COP29 dispatch: new climate finance agreement is a discordant march toward climate action Dispatches
President.az, CC BY 4.0, via Wikimedia Commons
COP29 dispatch: new climate finance agreement is a discordant march toward climate action

Sonja Rzepsiki is a JURIST Senior Editor. She attended the COP29 conference in Azerbaijan as part of a group from the Vermont Law & Graduate School. 

The painfully slow march of climate action was profoundly evident at COP29 this year. As a JURIST staff editor who attended the conference in Baku, Azerbaijan, I am proud of our service’s reporting on the lack of justice and prevalent human rights violations intertwined in these negotiations. However, the glacial pace of progress made does warrant attention.

The UN Climate Change Conference (COP29) closed Sunday with the central focus of climate finance. Nearly 200 countries gathered in Baku agreed to triple finance contributions to developing countries, with 300 billion dollars pledged annually by 2035. The agreement secures finance scaling to developing countries from public and private sources to 1.3 trillion dollars annually by 2035. 

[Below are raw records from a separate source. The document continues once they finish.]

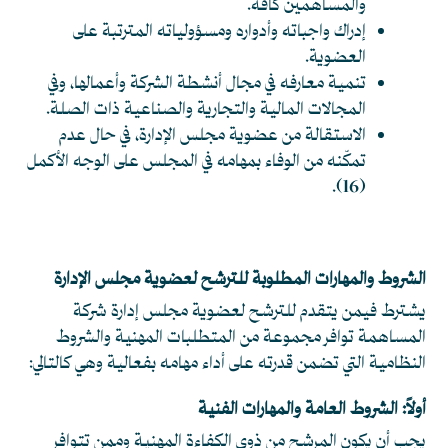
والمساهمين كافة.
إدراك واجباته وأدواره ومسؤولياته المترتبة على
العضوية.
تنمية معارفه في مجال أنشطة الشركة وأعمالها، وفي
المجالات المالية والتجارية والصناعية ذات الصلة.
الاستقالة من عضوية مجلس الإدارة، في حال عدم
تمكّنه من الوفاء بمهامه في المجلس على الوجه الأكمل
.
(16)
الشروط والمهارات المطلوبة للترشح لعضوية مجلس الإدارة
يشترط فيمن يتقدم للترشح لعضوية مجلس إدارة شركة
المساهمة توافر مجموعة من المتطلبات المهنية والشروط
النظامية التي تضمن قدرته على أداء مهامه بفعالية وهي كالتالي:
أولاً: الشروط العامة والمهارات الفنية
يجب أن يكون المرشح من ذوي الكفاءة المهنية وممن تتوافر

Known formally as the New Collective Quantified Goal on Climate Finance (NCQG), Simon Stiell, executive secretary of the UN Climate Change, commented on the final agreement, “This new finance goal is an insurance policy for humanity amid worsening climate impacts hitting every country. But like any insurance policy, it only works if premiums are paid in full and on time. Promises must be kept to protect billions of lives.”

A perspective on the positive aspects of the latest conference acknowledges how the new finance goal at COP29 builds on agreements for a Loss and Damage Fund made at COP27 and COP28, which enumerated the goal of a swift and fair transition away from fossil fuels in energy systems. Yet the deep disappointment of the most vulnerable of developing nations prevailed as the talks simultaneously seemed to walk back a past focus on phasing out fossil fuels.  A new “Baku to Belem Roadmap” was designed to ensure that the commitments made for 1.3 trillion dollars annually are indeed met. The road map will work to find “additional resources” to drive low-carbon, climate-resilient development and was led by the African Group, Barbados, Colombia, Honduras and Panama.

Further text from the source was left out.